Each record below should be repeated precisely as written.
═══ Supplied records
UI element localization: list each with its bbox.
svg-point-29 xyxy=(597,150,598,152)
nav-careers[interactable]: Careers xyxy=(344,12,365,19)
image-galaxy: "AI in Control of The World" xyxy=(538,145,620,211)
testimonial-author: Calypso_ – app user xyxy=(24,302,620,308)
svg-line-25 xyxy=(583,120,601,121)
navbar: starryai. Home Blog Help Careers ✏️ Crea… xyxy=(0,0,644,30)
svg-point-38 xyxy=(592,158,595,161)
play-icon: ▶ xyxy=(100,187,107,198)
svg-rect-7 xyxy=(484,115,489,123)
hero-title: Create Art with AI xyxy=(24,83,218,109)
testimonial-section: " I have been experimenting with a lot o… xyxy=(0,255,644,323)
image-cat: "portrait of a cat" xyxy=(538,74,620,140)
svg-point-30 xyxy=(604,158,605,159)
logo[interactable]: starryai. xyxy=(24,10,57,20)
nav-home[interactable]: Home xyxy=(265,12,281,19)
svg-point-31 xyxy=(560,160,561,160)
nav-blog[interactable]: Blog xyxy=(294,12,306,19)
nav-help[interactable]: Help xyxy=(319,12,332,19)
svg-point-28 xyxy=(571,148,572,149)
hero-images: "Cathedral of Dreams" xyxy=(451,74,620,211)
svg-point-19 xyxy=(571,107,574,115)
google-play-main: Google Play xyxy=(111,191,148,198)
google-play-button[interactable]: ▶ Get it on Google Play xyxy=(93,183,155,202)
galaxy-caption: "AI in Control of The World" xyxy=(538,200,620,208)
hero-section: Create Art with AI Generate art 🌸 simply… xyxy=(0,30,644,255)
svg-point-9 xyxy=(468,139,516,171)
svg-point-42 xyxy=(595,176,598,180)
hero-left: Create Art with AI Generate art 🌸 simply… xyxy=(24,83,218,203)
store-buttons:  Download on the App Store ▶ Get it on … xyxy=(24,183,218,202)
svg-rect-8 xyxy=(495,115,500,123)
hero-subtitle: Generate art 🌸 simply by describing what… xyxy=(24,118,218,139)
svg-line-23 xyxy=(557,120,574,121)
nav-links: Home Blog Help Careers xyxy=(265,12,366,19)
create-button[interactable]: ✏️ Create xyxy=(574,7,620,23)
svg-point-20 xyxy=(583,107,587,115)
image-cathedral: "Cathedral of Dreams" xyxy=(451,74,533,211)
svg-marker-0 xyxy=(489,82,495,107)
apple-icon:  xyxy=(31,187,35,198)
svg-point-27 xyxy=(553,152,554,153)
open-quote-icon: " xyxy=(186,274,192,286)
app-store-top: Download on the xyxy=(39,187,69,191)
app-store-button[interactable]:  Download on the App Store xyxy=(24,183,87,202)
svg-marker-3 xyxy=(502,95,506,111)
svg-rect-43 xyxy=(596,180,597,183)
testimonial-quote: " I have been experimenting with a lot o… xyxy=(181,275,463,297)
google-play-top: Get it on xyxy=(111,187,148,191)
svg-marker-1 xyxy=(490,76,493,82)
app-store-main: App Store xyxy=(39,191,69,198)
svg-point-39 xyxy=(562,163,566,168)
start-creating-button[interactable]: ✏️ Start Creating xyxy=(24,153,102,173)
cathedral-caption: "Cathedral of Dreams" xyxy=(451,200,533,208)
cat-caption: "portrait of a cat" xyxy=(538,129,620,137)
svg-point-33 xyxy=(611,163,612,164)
══════
• Written solution:
UI element localization: list each with its bbox.
svg-point-29 xyxy=(597,150,598,152)
nav-careers[interactable]: Careers xyxy=(344,12,365,19)
image-galaxy: "AI in Control of The World" xyxy=(538,145,620,211)
testimonial-author: Calypso_ – app user xyxy=(24,302,620,308)
svg-line-25 xyxy=(583,120,601,121)
navbar: starryai. Home Blog Help Careers ✏️ Crea… xyxy=(0,0,644,30)
svg-point-38 xyxy=(592,158,595,161)
play-icon: ▶ xyxy=(100,187,107,198)
svg-rect-7 xyxy=(484,115,489,123)
hero-title: Create Art with AI xyxy=(24,83,218,109)
testimonial-section: " I have been experimenting with a lot o… xyxy=(0,255,644,323)
image-cat: "portrait of a cat" xyxy=(538,74,620,140)
svg-point-30 xyxy=(604,158,605,159)
logo[interactable]: starryai. xyxy=(24,10,57,20)
nav-home[interactable]: Home xyxy=(265,12,281,19)
svg-point-31 xyxy=(560,160,561,160)
nav-blog[interactable]: Blog xyxy=(294,12,306,19)
nav-help[interactable]: Help xyxy=(319,12,332,19)
svg-point-28 xyxy=(571,148,572,149)
hero-images: "Cathedral of Dreams" xyxy=(451,74,620,211)
svg-point-19 xyxy=(571,107,574,115)
google-play-main: Google Play xyxy=(111,191,148,198)
google-play-button[interactable]: ▶ Get it on Google Play xyxy=(93,183,155,202)
galaxy-caption: "AI in Control of The World" xyxy=(538,200,620,208)
hero-section: Create Art with AI Generate art 🌸 simply… xyxy=(0,30,644,255)
svg-point-9 xyxy=(468,139,516,171)
svg-point-42 xyxy=(595,176,598,180)
hero-left: Create Art with AI Generate art 🌸 simply… xyxy=(24,83,218,203)
store-buttons:  Download on the App Store ▶ Get it on … xyxy=(24,183,218,202)
svg-rect-8 xyxy=(495,115,500,123)
hero-subtitle: Generate art 🌸 simply by describing what… xyxy=(24,118,218,139)
svg-line-23 xyxy=(557,120,574,121)
nav-links: Home Blog Help Careers xyxy=(265,12,366,19)
create-button[interactable]: ✏️ Create xyxy=(574,7,620,23)
svg-point-20 xyxy=(583,107,587,115)
image-cathedral: "Cathedral of Dreams" xyxy=(451,74,533,211)
svg-marker-0 xyxy=(489,82,495,107)
apple-icon:  xyxy=(31,187,35,198)
svg-point-27 xyxy=(553,152,554,153)
open-quote-icon: " xyxy=(186,274,192,286)
app-store-top: Download on the xyxy=(39,187,69,191)
app-store-button[interactable]:  Download on the App Store xyxy=(24,183,87,202)
svg-marker-3 xyxy=(502,95,506,111)
svg-rect-43 xyxy=(596,180,597,183)
testimonial-quote: " I have been experimenting with a lot o… xyxy=(181,275,463,297)
google-play-top: Get it on xyxy=(111,187,148,191)
svg-marker-1 xyxy=(490,76,493,82)
app-store-main: App Store xyxy=(39,191,69,198)
svg-point-39 xyxy=(562,163,566,168)
start-creating-button[interactable]: ✏️ Start Creating xyxy=(24,153,102,173)
cathedral-caption: "Cathedral of Dreams" xyxy=(451,200,533,208)
cat-caption: "portrait of a cat" xyxy=(538,129,620,137)
svg-point-33 xyxy=(611,163,612,164)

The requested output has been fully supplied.